What is the key message the court is sending to those people – people with autism who don’t need to be cured and certainly don’t want to be gone?

To date, M.V. has provided no medical reason for choosing MAID; Feasby, one might presume, is okay with this.

Father W.V. is not okay with this. People with autism and the loved ones of people with autism are probably horrified at the implications of this.

Will autism now be, in and of itself, without extenuating medical conditions, a reason to allow the government to assist a person’s suicide? How could this possibly be acceptable to Canadians? And, even more distressing to consider, what comes next?

I asked Autism Canada for its view of this case.

“We have no position on this matter at the moment,” came the shocking reply.

A Hindu friend – himself supporting one adult son with Down syndrome and another with schizophrenia – called me to confirm that the news story he’d read about M.V. and government-aided suicide was real. Sadly, I told him it was true.

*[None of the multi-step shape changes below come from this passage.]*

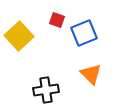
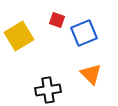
yellow square: rotated 12 degrees clockwise
black cross: moved 2 px right
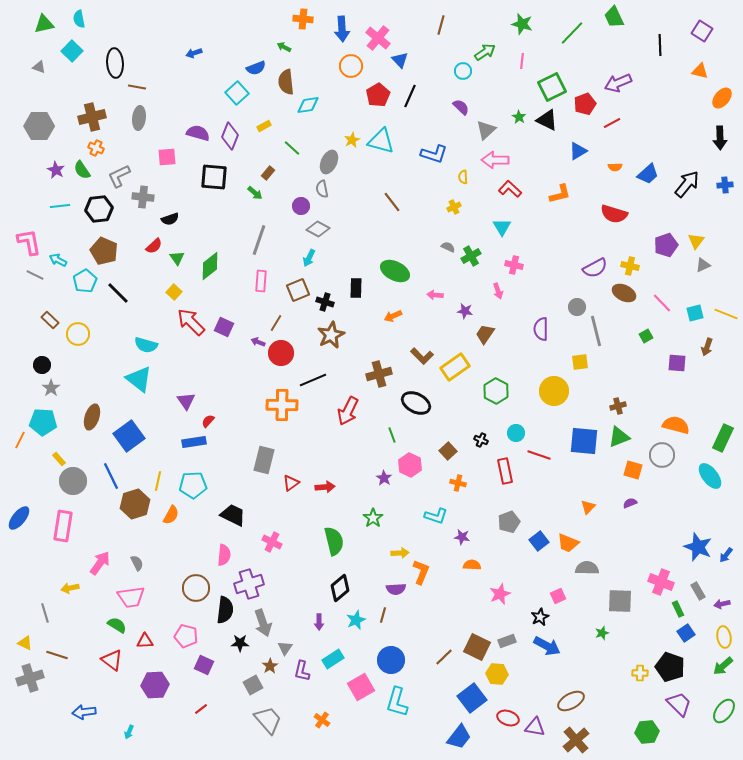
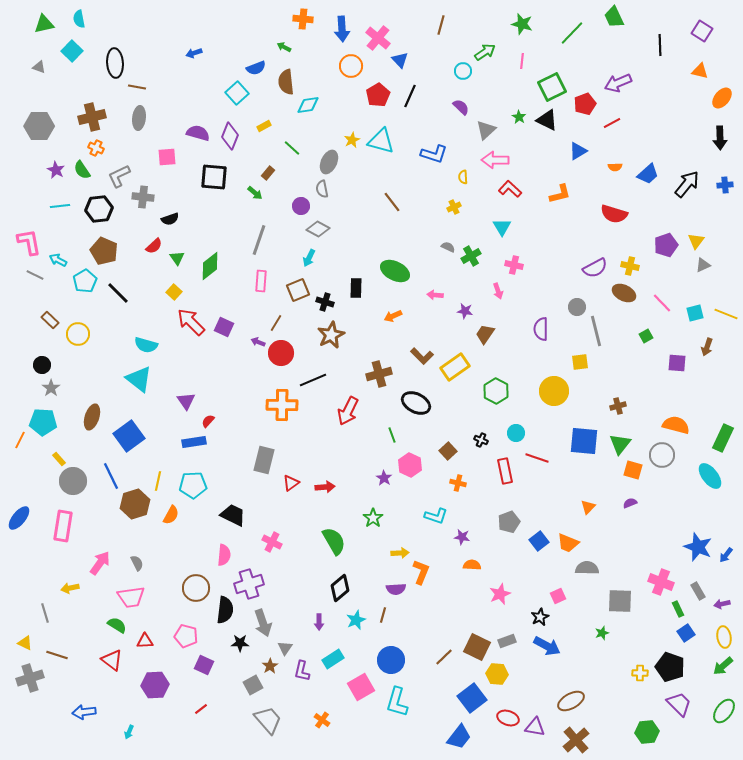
green triangle at (619, 437): moved 1 px right, 7 px down; rotated 30 degrees counterclockwise
red line at (539, 455): moved 2 px left, 3 px down
green semicircle at (334, 541): rotated 16 degrees counterclockwise
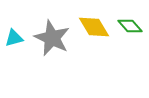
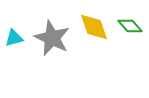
yellow diamond: rotated 12 degrees clockwise
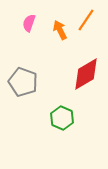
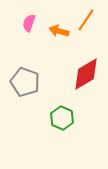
orange arrow: moved 1 px left, 1 px down; rotated 48 degrees counterclockwise
gray pentagon: moved 2 px right
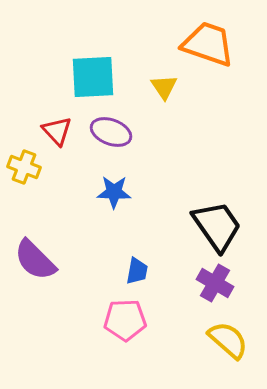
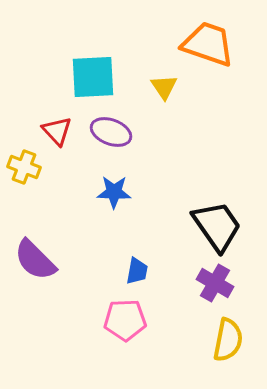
yellow semicircle: rotated 60 degrees clockwise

“My God, what is going on in Canada? It’s full-blown Kali Yuga,” he said, referring to the period of chaos, calamity and evil his faith believes will lead to the end of humanity as we know it.

“I would not have thought of that,” I sighed ruefully, recalling Dawson’s spirit of pure optimism in calling up the Canadian health minister’s office nearly twenty years ago.

In 2024, would Canada refer her to MAID?  

If it’s not Kali Yuga, it’s at least Cana-Yuga: the end of Canada as we know it.